2.3.Te dezen zijn de volgende, ook in hoger beroep toepasselijke, wettelijke voorschriften van belang:
- art. 326 Sv:
"1. De griffier houdt het proces-verbaal der terechtzitting, waarin achtereenvolgens aanteekening geschiedt van de in acht genomen vormen en van al hetgeen met betrekking tot de zaak op de terechtzitting voorvalt.
2. Het behelst tevens den zakelijken inhoud van de verklaringen der getuigen, deskundigen en verdachten. Indien de officier van justitie vordert of de verdachte verzoekt dat eenige verklaring woordelijk zal worden opgenomen, wordt daaraan, voor zoover de verklaring redelijke grenzen niet overschrijdt, op last van den voorzitter zooveel mogelijk voldaan en daarvan voorlezing gedaan. Acht de officier van justitie of de verdachte de verklaring niet voldoende weergegeven, dan beslist de rechtbank.
3. De voorzitter kan gelasten dat in het proces-verbaal van eenige bepaalde omstandigheid, verklaring of opgave aanteekening zal worden gedaan.

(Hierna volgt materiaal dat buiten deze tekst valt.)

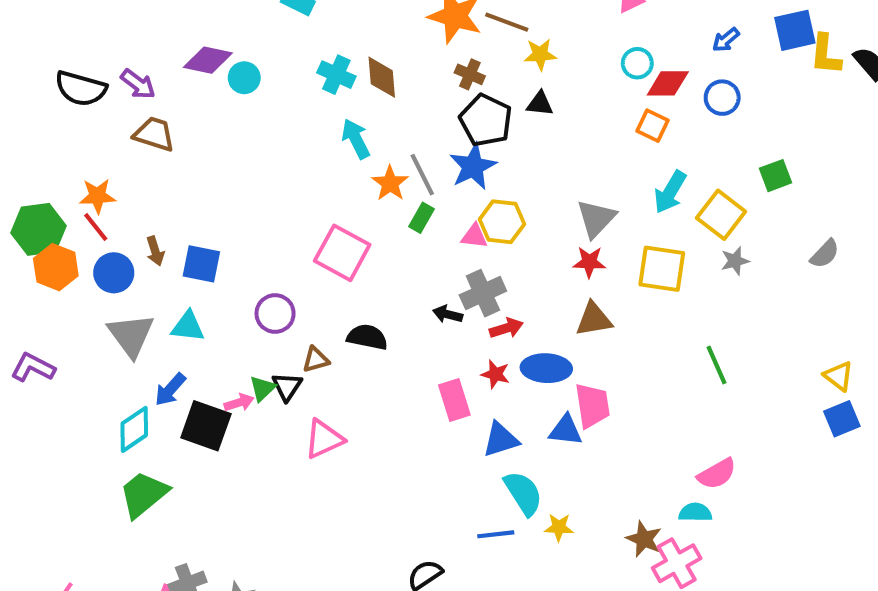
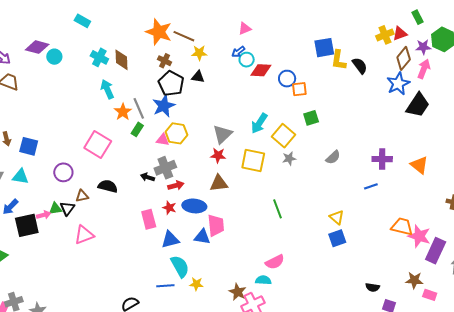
blue arrow: (726, 40) -> (238, 52), moved
orange square: (652, 126) -> (299, 89), moved, turned -35
green triangle: (262, 388) -> (55, 209), turned 32
black square: (206, 426) -> (27, 225), turned -35

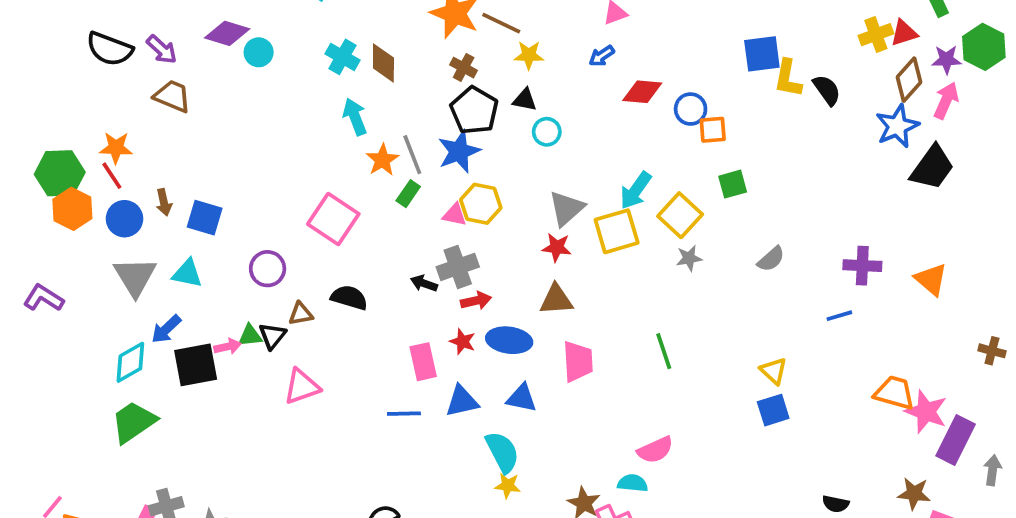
cyan circle: (247, 60) -> (547, 132), moved
yellow square: (253, 160) -> (617, 231), moved, turned -30
pink trapezoid: (216, 225) -> (578, 361), moved
cyan semicircle: (180, 266) -> (502, 452), moved
blue line: (165, 286) -> (404, 414), moved

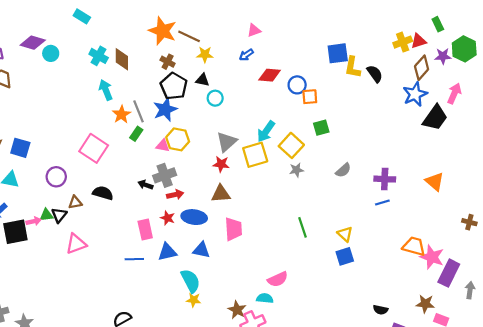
pink arrow: (946, 101) -> (454, 93), moved
purple cross: (862, 266) -> (385, 179), moved
green line: (664, 351) -> (302, 227), moved

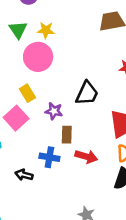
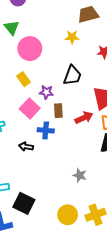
yellow star: (46, 30) -> (72, 37), moved
pink square: (16, 118) -> (30, 109), moved
red arrow: (86, 157) -> (84, 118), moved, turned -36

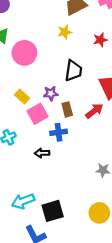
yellow rectangle: (23, 79) -> (22, 96), moved
pink square: (30, 109) -> (37, 114), turned 30
black square: (24, 203) -> (53, 211), turned -30

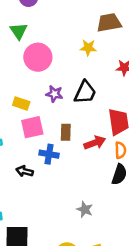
purple star: (51, 93) -> (54, 94), moved
yellow rectangle: (22, 96) -> (21, 104), turned -40

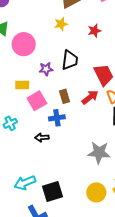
gray star: (85, 210) -> (99, 153), size x1.6

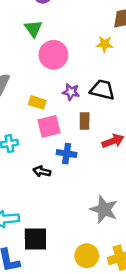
black trapezoid: (70, 60) -> (102, 90), turned -100
brown rectangle: (65, 96) -> (85, 121), moved

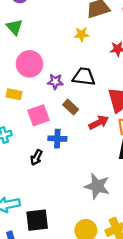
pink circle: (53, 55) -> (30, 64), moved
yellow rectangle: (37, 102) -> (14, 94), moved
brown rectangle: (85, 121) -> (71, 107), turned -42
black arrow: (42, 171) -> (36, 157), turned -70

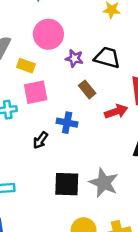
pink square: (39, 115) -> (36, 92), moved
black square: (37, 220) -> (67, 184), moved

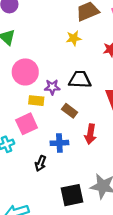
yellow rectangle: (26, 66) -> (36, 101), moved
red arrow: (116, 112) -> (90, 134), moved, turned 132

4. Gelijke aantekening geschiedt, wanneer een der rechters het verlangt, of op vordering van de officier van justitie of op verzoek van de verdachte of de benadeelde partij."
- art. 327 Sv:
"Het proces-verbaal wordt door den voorzitter of door een der rechters, die over de zaak heeft geoordeeld, en den griffier vastgesteld en zoo spoedig mogelijk na de sluiting van het onderzoek ter terechtzitting en in elk geval binnen den in het eerste lid van artikel 365 vermelden termijn onderteekend. Voor zoover de griffier tot een en ander buiten staat is, geschiedt dit zonder zijne medewerking en wordt van zijne verhindering aan het slot van het proces-verbaal melding gemaakt."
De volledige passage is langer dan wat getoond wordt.